A ideia de que o “progresso” chegava à cidade em contraposição ao passado de “estagnação” e “decadência”, criada pelos editores e colunista do Vanguarda, delimitava uma perspectiva da história da cidade. Servia na fabricação de uma escrita, de uma representação histórica, que assegurava um sentido para o grupo gestor e agente da construção urbanística da cidade naqueles anos. Por outro lado, a invenção da cidade no “caminho do progresso”, formulada pela impressa local em torno da figura do prefeito e das inovações urbanísticas e técnicas, significava a visão otimista acerca do grupo gestor e promotor dos empreendimentos urbanos de modernização da cidade.
No entanto, se o progresso era associado as modificações urbanas e a promessa de produção de uma vida melhor na cidade, com a inserção de equipamentos modernos e espaços de sociabilidades, possibilitando novas experiências na urbe, no plano das relações sociais e políticas, desenvolviam práticas pautadas em concepções conservadoras – mandonismo do coronelismo. O controle político da cidade, era mantido pelo deputado estadual Francisco Rocha Pires, conhecido como Coronel Chico Rocha, que capitaneava o poder municipal desde os anos de 1930, escolhendo sucessivamente os candidatos para prefeitura, era um exemplo disso. O próprio prefeito Orlando Oliveira Pires havia sido indicado para o cargo de gestor municipal pelo deputado supracitado.
Contudo, a instituição dessa forma de pensar e narrar a história da cidade por parte dos jornalistas, é possível que não fosse aceita de maneira passiva pela comunidade de leitores do jornal e pelo conjunto da sociedade local.
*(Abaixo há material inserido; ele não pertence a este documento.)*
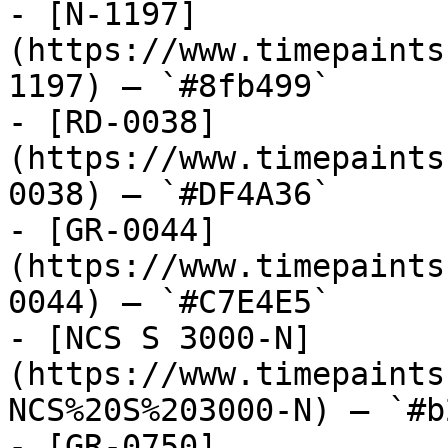
- [N-1197]
(https://www.timepaints
1197) — `#8fb499`

- [RD-0038]
(https://www.timepaints
0038) — `#DF4A36`

- [GR-0044]
(https://www.timepaints
0044) — `#C7E4E5`

- [NCS S 3000-N]
(https://www.timepaints
NCS%20S%203000-N) — `#b
- [GR-0750]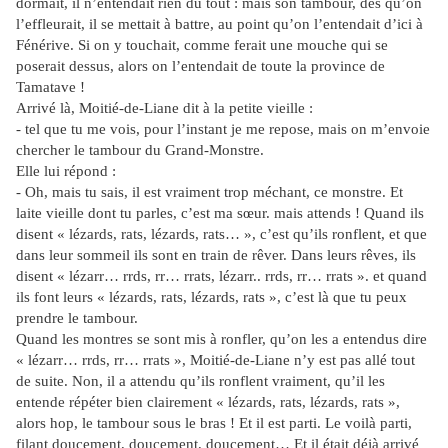
dormait, il n’entendait rien du tout : mais son tambour, dès qu’on
l’effleurait, il se mettait à battre, au point qu’on l’entendait d’ici à
Fénérive. Si on y touchait, comme ferait une mouche qui se
poserait dessus, alors on l’entendait de toute la province de
Tamatave !
Arrivé là, Moitié-de-Liane dit à la petite vieille :
- tel que tu me vois, pour l’instant je me repose, mais on m’envoie
chercher le tambour du Grand-Monstre.
Elle lui répond :
- Oh, mais tu sais, il est vraiment trop méchant, ce monstre. Et
laite vieille dont tu parles, c’est ma sœur. mais attends ! Quand ils
disent « lézards, rats, lézards, rats… », c’est qu’ils ronflent, et que
dans leur sommeil ils sont en train de rêver. Dans leurs rêves, ils
disent « lézarr… rrds, rr… rrats, lézarr.. rrds, rr… rrats ». et quand
ils font leurs « lézards, rats, lézards, rats », c’est là que tu peux
prendre le tambour.
Quand les montres se sont mis à ronfler, qu’on les a entendus dire
« lézarr… rrds, rr… rrats », Moitié-de-Liane n’y est pas allé tout
de suite. Non, il a attendu qu’ils ronflent vraiment, qu’il les
entende répéter bien clairement « lézards, rats, lézards, rats »,
alors hop, le tambour sous le bras ! Et il est parti. Le voilà parti,
filant doucement, doucement, doucement… Et il était déjà arrivé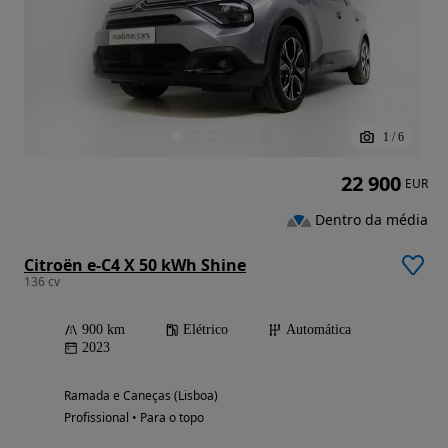
1
/
6
22 900
EUR
Dentro da média
Citroën e-C4 X 50 kWh Shine
136 cv
900 km
Elétrico
Automática
2023
Ramada e Caneças (Lisboa)
Profissional • Para o topo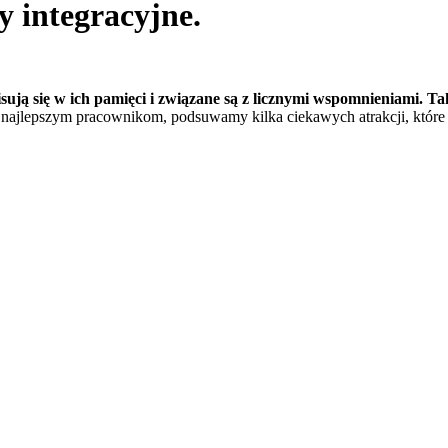
 integracyjne.
pisują się w ich pamięci i związane są z licznymi wspomnieniami. 
ajlepszym pracownikom, podsuwamy kilka ciekawych atrakcji, które świ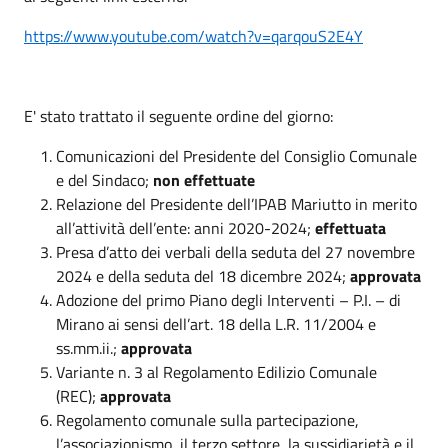
https://www.youtube.com/watch?v=qarqouS2E4Y
E' stato trattato il seguente ordine del giorno:
Comunicazioni del Presidente del Consiglio Comunale
e del Sindaco;
non effettuate
Relazione del Presidente dell’IPAB Mariutto in merito
all’attività dell’ente: anni 2020-2024;
effettuata
Presa d’atto dei verbali della seduta del 27 novembre
2024 e della seduta del 18 dicembre 2024;
approvata
Adozione del primo Piano degli Interventi – P.I. – di
Mirano ai sensi dell’art. 18 della L.R. 11/2004 e
ss.mm.ii.;
approvata
Variante n. 3 al Regolamento Edilizio Comunale
(REC);
approvata
Regolamento comunale sulla partecipazione,
l’associazionismo, il terzo settore, la sussidiarietà e il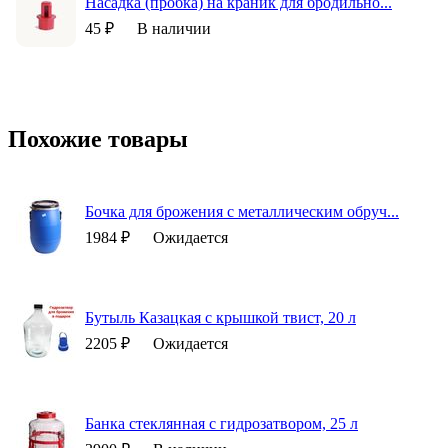
Насадка (пробка) на краник для бродильно...
45 ₽
В наличии
Похожие товары
Бочка для брожения с металлическим обруч...
1984 ₽
Ожидается
Бутыль Казацкая с крышкой твист, 20 л
2205 ₽
Ожидается
Банка стеклянная с гидрозатвором, 25 л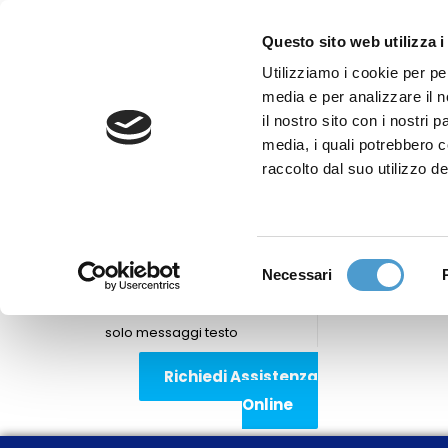
Questo sito web utilizza i
Utilizziamo i cookie per pe
media e per analizzare il n
Sede nazionale
il nostro sito con i nostri 
Via Piemonte 39/A
media, i quali potrebbero 
00187 Roma
raccolto dal suo utilizzo de
Sportello Consumatori
(+39)06 9480 7041
Selezione
Necessari
WhatsApp
del
(+39)351 7153 449
consenso
solo messaggi testo
Richiedi Assistenza
Online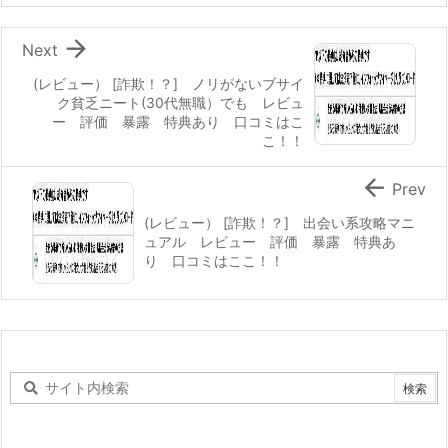

Next
(レビュー） [詐欺！？] ノリがないブサイ
ク貧乏ニート(30代無職）でも レビュ
ー 評価 暴露 特典あり 口コミはこ
こ！！

Prev
(レビュー） [詐欺！？] 出会い系攻略マニ
ュアル レビュー 評価 暴露 特典あ
り 口コミはここ！！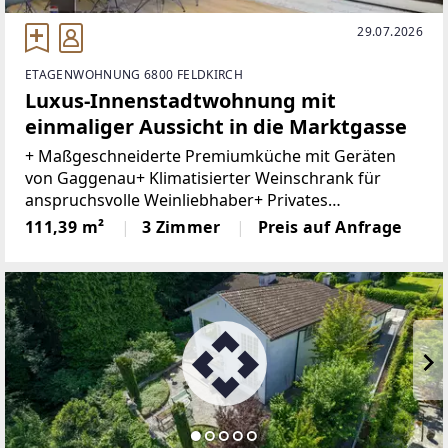
29.07.2026
ETAGENWOHNUNG 6800 FELDKIRCH
Luxus-Innenstadtwohnung mit
einmaliger Aussicht in die Marktgasse
+ Maßgeschneiderte Premiumküche mit Geräten
von Gaggenau+ Klimatisierter Weinschrank für
anspruchsvolle Weinliebhaber+ Privates
Heimkinoerlebnis mit Beamer und versenkbarer
111,39 m²
3 Zimmer
Preis auf Anfrage
Leinwand+ Hochwertiges Soundsystem+ Edle
Terrazzoböden in den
Entendendo que o processo de criação e produção da cidade não era um privilégio apenas dos produtores (técnicos, administrativos, urbanísticos, jornalísticos, médicos etc.) que buscavam instituir uma nova forma urbana específica, um modo de administrar e uma maneira de nomear a urbe, porém, um atributo também das pessoas comuns, os leitores ou ouvintes dos textos jornalísticos, atuando de maneira criativa e dispersa, podiam estabelecer deslocamentos, reelaborar e reinventar outros enunciados e práticas. Como definiu Michel de Certeau, a leitura é um processo criativo, o leitor ou ouvinte não é um sujeito passivo, mas agente produtor, o gesto da leitura é uma ação inventiva (CERTEAU, 2009, p. 236-248). Enfim, construíam outras narrativas urbanas e usavam a cidade de modo diferente do desenho concebido e das escritas fabricadas por gestores e jornalistas.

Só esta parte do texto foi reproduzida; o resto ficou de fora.